Why Glot Chose to Solve Interpretation?
Most companies in the language space are solving translation. Glot went in a different direction. We chose to solve interpretation.
When we started Glot, we spent a long time watching how people actually communicate across languages. We sat in on meetings, listened to calls, followed conversations at trade fairs and business dinners. We paid attention to what was landing and what was getting lost.
Where Translation Starts to Break Down
The words usually travelled fine. Where things kept falling apart was in the layers underneath.
A sentence like "we will consider it" can carry completely different weight depending on how it is said. Spoken with warmth, it means genuine interest. Spoken with a flat tone and a quick pivot to the next topic, it means the conversation is over. That difference decides what happens next in a negotiation, and most language tools have no way of picking it up.

We also noticed that people adjust how they communicate when they know their words will go through a translation tool. They flatten their language. They avoid subtlety. They leave out the texture that makes a conversation human, because they know it will not survive the process. Over time, this changes the way people relate to each other across languages. Conversations become transactional. The trust building moments quietly disappear.

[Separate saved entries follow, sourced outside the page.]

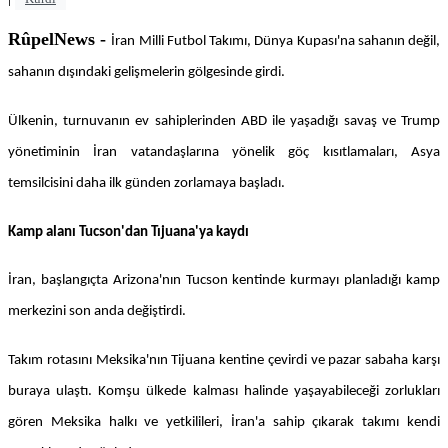
RûpelNews -
İran Milli Futbol Takımı, Dünya Kupası'na sahanın değil,
sahanın dışındaki gelişmelerin gölgesinde girdi.
Ülkenin, turnuvanın ev sahiplerinden ABD ile yaşadığı savaş ve Trump
yönetiminin İran vatandaşlarına yönelik göç kısıtlamaları, Asya
temsilcisini daha ilk günden zorlamaya başladı.
Kamp alanı Tucson'dan Tıjuana'ya kaydı
İran, başlangıçta Arizona'nın Tucson kentinde kurmayı planladığı kamp
merkezini son anda değiştirdi.
Takım rotasını Meksika'nın Tijuana kentine çevirdi ve pazar sabaha karşı
buraya ulaştı. Komşu ülkede kalması halinde yaşayabileceği zorlukları
gören Meksika halkı ve yetkilileri, İran'a sahip çıkarak takımı kendi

What We Believe Communication Should Preserve
Glot was started because those observations bothered us. The problem we kept seeing was that meaning, tone, and intent were consistently getting lost, and nobody was treating that as the core issue.

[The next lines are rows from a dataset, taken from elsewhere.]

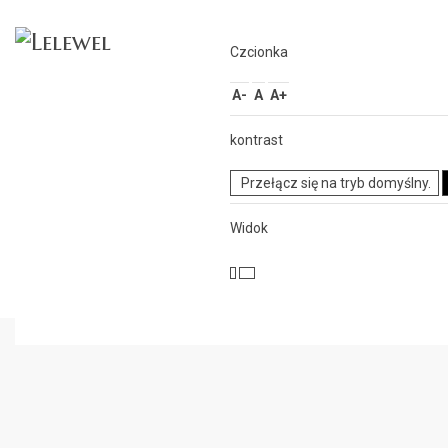
Czcionka
A-
A
A+
kontrast
Przełącz się na tryb domyślny.
Widok
REKRUTACJA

The entire industry was focused on making word conversion faster and more accurate, which is valuable work, but it was not addressing what we were seeing in real conversations.
Glot chose to work on interpretation because interpretation is what a good human interpreter has always done. They listen to the full weight of what someone is saying and they make sure that weight arrives on the other side.
The hesitation. The warmth. The firmness.
All of it.
That is the standard Glot measures itself against.
We are still early. Glot has a long way to go. But the direction is clear, and every conversation we have about what Glot should become keeps coming back to this same starting point:
People deserve to be fully understood when they speak, regardless of what language they are using.